— WHAT TO DO —
When you reach the line below that has "Woningborg Portaal", start returning lines exactly, and stop after the line that has "Teoría Crítica y Psicoanálisis A.C."; skip the pictures.

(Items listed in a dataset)
● ● ● ● ●

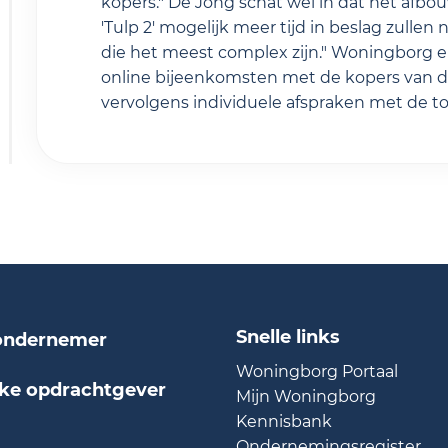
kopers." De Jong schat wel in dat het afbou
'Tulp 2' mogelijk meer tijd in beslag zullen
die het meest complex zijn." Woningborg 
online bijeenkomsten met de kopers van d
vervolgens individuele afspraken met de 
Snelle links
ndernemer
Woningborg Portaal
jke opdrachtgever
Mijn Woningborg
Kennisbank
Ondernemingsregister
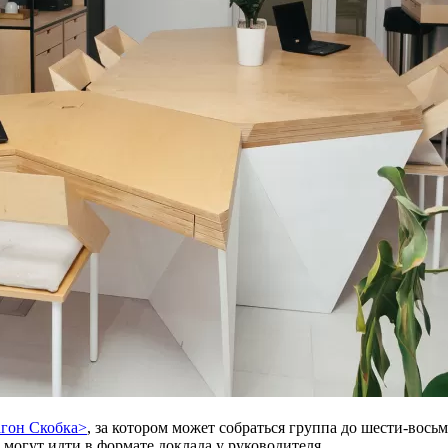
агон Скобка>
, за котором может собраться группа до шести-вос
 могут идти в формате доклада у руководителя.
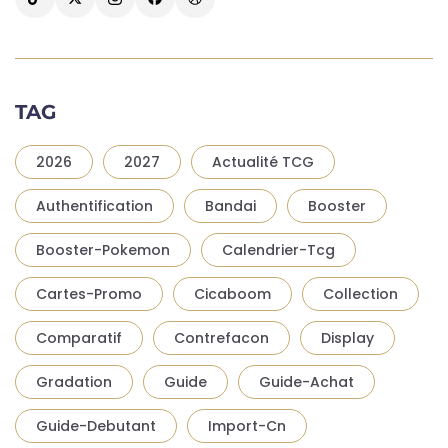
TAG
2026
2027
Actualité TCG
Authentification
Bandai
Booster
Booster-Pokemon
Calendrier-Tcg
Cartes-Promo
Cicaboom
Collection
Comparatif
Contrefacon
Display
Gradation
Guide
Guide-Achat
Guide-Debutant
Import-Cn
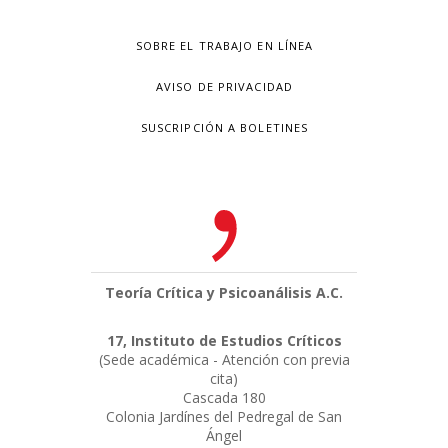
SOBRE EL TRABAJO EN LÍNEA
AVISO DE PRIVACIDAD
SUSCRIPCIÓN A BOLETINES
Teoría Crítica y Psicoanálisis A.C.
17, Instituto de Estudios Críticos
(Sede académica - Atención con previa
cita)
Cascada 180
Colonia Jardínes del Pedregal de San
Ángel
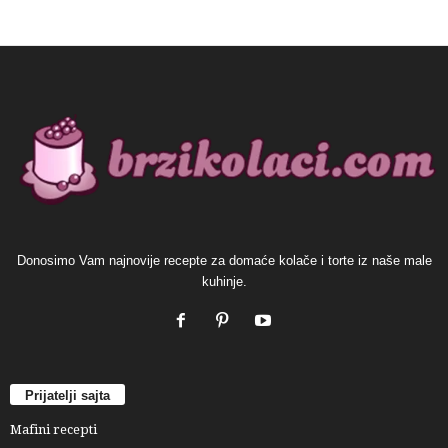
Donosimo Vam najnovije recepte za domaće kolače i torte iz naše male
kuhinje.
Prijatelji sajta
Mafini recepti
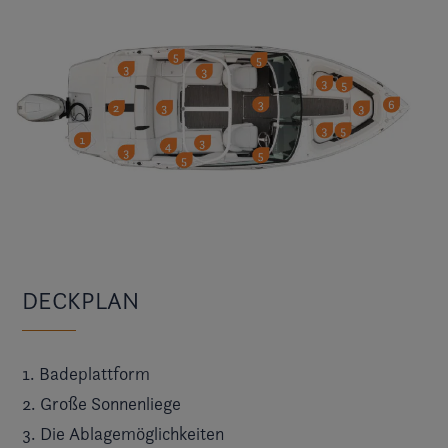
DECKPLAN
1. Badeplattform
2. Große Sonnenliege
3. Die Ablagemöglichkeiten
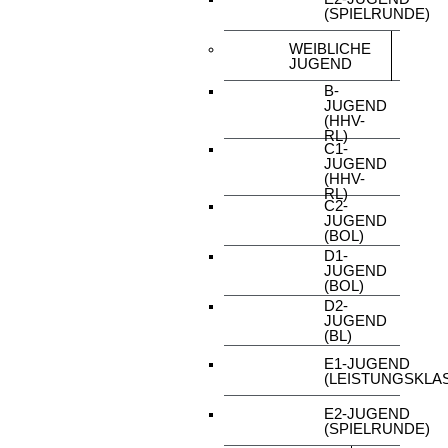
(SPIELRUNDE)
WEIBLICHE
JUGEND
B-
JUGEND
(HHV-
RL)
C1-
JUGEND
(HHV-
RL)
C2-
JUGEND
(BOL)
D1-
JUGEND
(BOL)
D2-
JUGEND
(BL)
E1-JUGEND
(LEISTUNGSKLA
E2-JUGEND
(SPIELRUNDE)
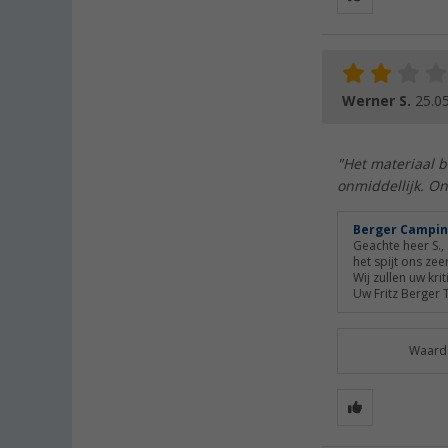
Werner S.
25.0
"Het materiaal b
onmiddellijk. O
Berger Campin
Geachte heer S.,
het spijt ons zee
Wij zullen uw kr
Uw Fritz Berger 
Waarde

● ● ● ● ●

— TASK RESULT —
Woningborg Portaal
jke opdrachtgever
Mijn Woningborg
Kennisbank
Ondernemingsregister
агон Скобка>
, за котором может собраться группа до шести-вос
 могут идти в формате доклада у руководителя.
TAG
2026
2027
Actualité TCG
Authentification
Bandai
Booster
Booster-Pokemon
Calendrier-Tcg
Cartes-Promo
Cicaboom
Collection
Comparatif
Contrefacon
Display
Gradation
Guide
Guide-Achat
Guide-Debutant
Import-Cn
SOBRE EL TRABAJO EN LÍNEA
AVISO DE PRIVACIDAD
SUSCRIPCIÓN A BOLETINES
Teoría Crítica y Psicoanálisis A.C.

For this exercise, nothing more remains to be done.